恨君却似江楼月,暂满还亏,暂满还亏,待到团圆是几时?
这下片中的“暂满还亏”的比喻,就跳出了摹形的窠臼,很富新意,其中喻弦月的“亏”和本体人儿的“离”极“似”,是所谓神似。
一般说来,“近取譬”方法,是多从“形似”上落笔,而“远取譬”方法,则主要是从神似上运筹。比较而言,各有短长。前者往往能表现得唯妙唯肖,生动逼真;后者常常显得委婉曲折,新奇警人。但近取譬求形似,有一定局限性,易流于表面,弄不好还起不到比喻的作用。
据说东晋诗人谢安居家,一次“与儿女讲论作文,俄而雪骤下,公欣然曰:‘白雪纷纷何所似?’兄子胡儿曰:‘撒盐空中若可拟。’风起,兄女曰:‘未若柳絮因风起。’”(《世说新语》)盐粒和雪粒均系白色固体,形太“似”,因而不如谢道韫的“柳絮因风起”的比喻好,好在不仅有雪白之色,更有雪飘之姿。这就是“切至”。因此,我们必须强调,比喻要妥帖,即刘勰所谓的“切至为贵”。

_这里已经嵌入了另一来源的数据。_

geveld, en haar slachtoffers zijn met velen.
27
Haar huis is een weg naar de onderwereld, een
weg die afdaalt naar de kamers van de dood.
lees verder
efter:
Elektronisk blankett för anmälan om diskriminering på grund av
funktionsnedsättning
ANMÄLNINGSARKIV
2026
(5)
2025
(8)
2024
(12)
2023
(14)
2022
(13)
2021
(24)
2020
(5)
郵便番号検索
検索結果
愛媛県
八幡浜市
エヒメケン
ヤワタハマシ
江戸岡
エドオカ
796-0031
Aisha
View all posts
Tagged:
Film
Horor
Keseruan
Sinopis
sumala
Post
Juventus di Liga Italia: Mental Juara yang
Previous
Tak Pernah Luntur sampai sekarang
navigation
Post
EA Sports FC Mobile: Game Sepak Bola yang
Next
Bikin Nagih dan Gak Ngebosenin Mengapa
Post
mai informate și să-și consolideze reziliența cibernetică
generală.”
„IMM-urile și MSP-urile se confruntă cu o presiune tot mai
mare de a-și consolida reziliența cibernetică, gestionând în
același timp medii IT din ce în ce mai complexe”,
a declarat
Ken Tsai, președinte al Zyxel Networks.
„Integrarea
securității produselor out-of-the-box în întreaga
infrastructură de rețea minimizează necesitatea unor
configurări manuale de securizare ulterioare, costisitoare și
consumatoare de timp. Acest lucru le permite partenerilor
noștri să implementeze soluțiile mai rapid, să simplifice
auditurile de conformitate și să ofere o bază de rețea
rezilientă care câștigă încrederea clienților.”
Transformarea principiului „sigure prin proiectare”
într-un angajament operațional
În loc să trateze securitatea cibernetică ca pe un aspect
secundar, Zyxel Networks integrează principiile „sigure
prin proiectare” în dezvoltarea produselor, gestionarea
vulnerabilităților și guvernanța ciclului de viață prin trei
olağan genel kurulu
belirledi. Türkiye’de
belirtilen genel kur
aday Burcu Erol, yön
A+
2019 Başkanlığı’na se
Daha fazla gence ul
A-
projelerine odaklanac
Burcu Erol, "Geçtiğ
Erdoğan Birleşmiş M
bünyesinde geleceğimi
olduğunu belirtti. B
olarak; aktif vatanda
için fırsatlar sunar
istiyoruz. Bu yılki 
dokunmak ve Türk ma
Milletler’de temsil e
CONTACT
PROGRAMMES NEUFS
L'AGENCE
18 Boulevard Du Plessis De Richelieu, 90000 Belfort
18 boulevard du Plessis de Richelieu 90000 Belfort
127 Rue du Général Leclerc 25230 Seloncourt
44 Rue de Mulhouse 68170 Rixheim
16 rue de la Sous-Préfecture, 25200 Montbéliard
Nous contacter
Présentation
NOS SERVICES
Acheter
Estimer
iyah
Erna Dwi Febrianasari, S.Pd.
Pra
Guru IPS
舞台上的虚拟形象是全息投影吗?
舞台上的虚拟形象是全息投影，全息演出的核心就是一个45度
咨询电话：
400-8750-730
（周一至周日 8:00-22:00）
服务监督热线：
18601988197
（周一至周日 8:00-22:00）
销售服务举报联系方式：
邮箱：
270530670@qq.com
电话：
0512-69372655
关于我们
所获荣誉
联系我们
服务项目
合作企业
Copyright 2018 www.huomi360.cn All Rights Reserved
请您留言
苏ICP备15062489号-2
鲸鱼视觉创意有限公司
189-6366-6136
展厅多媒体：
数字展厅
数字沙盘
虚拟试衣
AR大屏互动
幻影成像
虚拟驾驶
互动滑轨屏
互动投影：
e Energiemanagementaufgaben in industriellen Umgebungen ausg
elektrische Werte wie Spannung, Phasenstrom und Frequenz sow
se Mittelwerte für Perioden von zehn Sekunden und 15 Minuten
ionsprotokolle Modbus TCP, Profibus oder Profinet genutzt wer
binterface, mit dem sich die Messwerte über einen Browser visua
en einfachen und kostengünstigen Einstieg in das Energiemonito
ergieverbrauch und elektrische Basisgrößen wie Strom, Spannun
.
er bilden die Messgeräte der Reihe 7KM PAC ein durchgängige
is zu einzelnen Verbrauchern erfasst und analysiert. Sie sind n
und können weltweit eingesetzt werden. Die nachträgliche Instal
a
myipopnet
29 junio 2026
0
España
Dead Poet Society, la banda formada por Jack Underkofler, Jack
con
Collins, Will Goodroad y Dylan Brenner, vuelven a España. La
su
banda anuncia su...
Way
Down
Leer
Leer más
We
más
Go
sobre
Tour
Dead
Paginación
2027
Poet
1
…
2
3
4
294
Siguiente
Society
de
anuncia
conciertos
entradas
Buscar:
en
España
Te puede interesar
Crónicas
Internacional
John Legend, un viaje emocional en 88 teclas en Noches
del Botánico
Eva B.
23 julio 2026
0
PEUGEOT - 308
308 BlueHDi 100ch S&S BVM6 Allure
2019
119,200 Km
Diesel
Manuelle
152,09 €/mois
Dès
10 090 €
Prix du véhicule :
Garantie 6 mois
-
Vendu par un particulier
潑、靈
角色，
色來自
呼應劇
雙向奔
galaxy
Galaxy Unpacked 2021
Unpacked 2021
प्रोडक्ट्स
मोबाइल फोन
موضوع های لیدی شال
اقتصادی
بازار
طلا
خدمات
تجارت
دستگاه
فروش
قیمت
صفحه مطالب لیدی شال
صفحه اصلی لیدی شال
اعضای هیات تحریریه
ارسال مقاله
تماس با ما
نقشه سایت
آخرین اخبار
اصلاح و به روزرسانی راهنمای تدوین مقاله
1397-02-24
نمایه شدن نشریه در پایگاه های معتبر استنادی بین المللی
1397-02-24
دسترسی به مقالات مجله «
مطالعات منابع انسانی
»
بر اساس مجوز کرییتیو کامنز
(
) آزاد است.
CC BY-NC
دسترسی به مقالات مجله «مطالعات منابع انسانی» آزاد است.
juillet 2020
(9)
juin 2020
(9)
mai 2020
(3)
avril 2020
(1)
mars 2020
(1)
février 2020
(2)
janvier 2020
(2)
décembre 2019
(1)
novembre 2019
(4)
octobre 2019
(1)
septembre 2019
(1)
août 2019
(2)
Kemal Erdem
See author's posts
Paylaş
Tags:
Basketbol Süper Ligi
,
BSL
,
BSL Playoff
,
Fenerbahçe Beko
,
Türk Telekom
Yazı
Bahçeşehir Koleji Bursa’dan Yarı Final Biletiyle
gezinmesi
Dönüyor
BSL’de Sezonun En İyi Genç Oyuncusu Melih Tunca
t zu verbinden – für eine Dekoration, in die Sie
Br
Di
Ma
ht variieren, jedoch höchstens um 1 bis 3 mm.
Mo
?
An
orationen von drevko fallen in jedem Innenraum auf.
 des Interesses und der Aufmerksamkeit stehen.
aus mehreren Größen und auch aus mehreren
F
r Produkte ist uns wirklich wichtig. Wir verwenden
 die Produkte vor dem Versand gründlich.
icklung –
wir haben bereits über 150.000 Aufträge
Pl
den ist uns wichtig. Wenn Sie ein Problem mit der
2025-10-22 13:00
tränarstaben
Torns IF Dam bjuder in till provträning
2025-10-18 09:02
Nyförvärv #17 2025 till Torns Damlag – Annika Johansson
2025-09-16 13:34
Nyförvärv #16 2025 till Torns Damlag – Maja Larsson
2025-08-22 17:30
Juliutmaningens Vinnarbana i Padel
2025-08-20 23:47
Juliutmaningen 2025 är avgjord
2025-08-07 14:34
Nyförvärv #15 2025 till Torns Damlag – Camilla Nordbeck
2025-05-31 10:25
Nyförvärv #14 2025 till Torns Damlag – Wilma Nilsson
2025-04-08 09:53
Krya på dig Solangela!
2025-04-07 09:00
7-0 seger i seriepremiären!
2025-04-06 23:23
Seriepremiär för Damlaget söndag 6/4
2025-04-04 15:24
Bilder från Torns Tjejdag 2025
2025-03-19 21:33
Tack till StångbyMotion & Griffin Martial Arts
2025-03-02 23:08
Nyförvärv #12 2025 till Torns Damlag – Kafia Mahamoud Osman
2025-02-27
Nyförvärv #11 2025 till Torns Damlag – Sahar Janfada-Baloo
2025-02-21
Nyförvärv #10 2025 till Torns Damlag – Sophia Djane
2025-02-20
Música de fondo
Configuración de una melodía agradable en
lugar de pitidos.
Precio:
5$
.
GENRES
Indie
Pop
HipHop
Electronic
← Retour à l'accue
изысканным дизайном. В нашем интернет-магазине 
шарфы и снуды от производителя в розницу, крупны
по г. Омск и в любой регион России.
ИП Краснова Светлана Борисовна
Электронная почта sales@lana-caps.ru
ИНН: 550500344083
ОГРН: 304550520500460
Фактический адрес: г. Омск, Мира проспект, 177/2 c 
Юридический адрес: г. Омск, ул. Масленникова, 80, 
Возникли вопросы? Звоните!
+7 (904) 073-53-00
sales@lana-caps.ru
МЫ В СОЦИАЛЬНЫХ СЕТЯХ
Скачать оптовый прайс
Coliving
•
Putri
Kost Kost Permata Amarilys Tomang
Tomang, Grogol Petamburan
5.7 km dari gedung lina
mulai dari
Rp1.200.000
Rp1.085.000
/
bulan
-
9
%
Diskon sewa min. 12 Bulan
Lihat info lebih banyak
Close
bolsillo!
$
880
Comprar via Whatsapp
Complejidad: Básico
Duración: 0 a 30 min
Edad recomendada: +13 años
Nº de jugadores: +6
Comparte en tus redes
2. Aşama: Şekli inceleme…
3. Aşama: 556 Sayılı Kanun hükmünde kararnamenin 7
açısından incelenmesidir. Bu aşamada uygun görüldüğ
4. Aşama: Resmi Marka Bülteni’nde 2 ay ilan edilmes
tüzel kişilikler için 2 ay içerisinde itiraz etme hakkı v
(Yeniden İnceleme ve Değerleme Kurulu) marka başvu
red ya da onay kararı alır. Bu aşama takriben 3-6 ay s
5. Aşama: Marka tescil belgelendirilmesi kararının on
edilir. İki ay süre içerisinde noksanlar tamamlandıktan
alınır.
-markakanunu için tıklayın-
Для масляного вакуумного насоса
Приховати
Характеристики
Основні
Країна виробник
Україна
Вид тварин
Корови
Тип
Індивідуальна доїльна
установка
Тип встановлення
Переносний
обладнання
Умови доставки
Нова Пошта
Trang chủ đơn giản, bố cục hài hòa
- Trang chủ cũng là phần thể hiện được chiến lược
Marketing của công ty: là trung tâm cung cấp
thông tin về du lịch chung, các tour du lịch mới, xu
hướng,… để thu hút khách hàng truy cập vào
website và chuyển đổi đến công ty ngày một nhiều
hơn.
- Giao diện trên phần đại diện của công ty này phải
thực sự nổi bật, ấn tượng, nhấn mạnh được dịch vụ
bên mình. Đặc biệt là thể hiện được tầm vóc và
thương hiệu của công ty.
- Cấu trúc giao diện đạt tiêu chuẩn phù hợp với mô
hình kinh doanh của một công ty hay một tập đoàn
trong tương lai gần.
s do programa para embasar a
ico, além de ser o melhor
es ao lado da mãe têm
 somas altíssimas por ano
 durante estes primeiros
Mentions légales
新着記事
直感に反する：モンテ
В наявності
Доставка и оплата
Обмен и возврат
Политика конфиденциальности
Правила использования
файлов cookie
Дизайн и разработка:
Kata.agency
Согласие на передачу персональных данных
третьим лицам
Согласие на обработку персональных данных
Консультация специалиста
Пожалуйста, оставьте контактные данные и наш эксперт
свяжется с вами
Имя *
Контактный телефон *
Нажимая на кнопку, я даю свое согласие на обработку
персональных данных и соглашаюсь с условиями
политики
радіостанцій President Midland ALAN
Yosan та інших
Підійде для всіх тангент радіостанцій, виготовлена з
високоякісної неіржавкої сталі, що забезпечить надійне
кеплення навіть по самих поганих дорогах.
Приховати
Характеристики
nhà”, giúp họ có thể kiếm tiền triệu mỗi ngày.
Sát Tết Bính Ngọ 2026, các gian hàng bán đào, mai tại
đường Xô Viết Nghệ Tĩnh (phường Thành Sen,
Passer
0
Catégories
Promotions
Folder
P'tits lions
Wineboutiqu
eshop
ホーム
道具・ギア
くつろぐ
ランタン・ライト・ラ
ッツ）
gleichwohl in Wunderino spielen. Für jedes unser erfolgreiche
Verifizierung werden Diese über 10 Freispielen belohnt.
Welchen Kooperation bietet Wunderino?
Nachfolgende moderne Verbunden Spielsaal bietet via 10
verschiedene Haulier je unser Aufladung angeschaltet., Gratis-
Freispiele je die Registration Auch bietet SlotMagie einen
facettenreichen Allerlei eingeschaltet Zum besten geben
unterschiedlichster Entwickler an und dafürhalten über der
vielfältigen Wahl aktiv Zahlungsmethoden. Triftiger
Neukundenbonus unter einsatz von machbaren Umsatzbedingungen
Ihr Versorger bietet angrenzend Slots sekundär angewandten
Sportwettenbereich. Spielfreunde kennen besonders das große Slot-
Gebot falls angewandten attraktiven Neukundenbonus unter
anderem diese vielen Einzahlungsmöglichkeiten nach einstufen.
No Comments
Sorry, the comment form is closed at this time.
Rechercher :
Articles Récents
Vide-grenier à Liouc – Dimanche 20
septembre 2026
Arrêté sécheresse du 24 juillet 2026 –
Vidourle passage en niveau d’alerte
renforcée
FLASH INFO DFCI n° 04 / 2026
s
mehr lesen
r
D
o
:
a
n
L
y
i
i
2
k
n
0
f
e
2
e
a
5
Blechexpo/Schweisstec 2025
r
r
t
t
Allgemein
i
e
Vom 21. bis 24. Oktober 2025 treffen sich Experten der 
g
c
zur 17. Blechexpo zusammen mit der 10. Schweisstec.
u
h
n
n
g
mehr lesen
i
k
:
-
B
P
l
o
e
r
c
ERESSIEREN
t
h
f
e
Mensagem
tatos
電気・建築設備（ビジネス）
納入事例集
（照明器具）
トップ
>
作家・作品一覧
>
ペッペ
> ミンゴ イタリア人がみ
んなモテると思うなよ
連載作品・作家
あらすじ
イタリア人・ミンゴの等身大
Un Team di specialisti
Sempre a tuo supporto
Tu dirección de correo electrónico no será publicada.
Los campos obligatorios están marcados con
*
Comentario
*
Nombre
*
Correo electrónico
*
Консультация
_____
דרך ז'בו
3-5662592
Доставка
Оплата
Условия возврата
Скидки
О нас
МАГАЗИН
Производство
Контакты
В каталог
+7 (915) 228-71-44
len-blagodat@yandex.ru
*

切至,是一条重要的审美原则,不管你取譬形似,还是神似,抑或形神兼备,但都必须“似”。这一点是不能有违的。“似”,才能切至;否则不足取。对此,近取譬不待说。远取譬呢,在本体喻体之间也要找出“似”来——相似点,即朱自清所说的要在“不同的事物中看出同来”。有了这个“同”,才能使“不伦不类”的两种事物胶合在一起,而成为“有机体”。刘勰在《文心雕龙》中讲“切至”一段话时的前后还说:“夫比之为义,取类不常:或喻于声,或方于貌,或拟于心,或譬于事。”(《文心雕龙》)就是说,比喻手法中比体不一定:有的比声音,有的比形貌,有的比心神,有的比事物,总之是“拟容取心,断辞必敢”。(《文心雕龙》)刘勰认为,取譬的范围是很宽的,诗人竟可凭其慧心慧眼从事物的外部形式(拟容)和内在性质(取心)上,去发现彼此的相似点,去勇敢的比喻。为此,他一连气举了好多诗例,加以说明,其中有取譬于同类,也有取譬于异类的;有拟容的,即取譬于表面特征的,也有“取心”的,即取譬于内在特性的。但都符合“切至”这一审美原则。比如贾谊《鹏鸟赋》的句子:“祸之与福,何异纠纆?”这两句的意思是说,祸与福相连系,同绳索绞在一起有什么区别?刘氏说“此物比理者也”。这是以实比虚,亦即刘所说的“取心”比法——取譬于内在的特性,当属远取譬,其间就有相似点。祸与福在很多情况下是紧密相连的,故有“塞翁失马,安知非福”说;纠纆,是用三股紧密绞合打成的绳索。这祸与福同三股绳索之间的相似点就是:联系紧。正因为有了这个相似点,所以用纠纆来比喻祸福关系,就“切至”了,这么一比,不但把抽象的道理具象化了,而且还有一点辩证法的味道呢。王褒的《洞箫》云:“优柔温润,如慈父之畜子也。”(《文心雕龙》)此以声比心。箫声优柔平和象慈父爱抚儿子一样。这是用声音比用心,化听觉形象为感觉形象,属“取心”比法。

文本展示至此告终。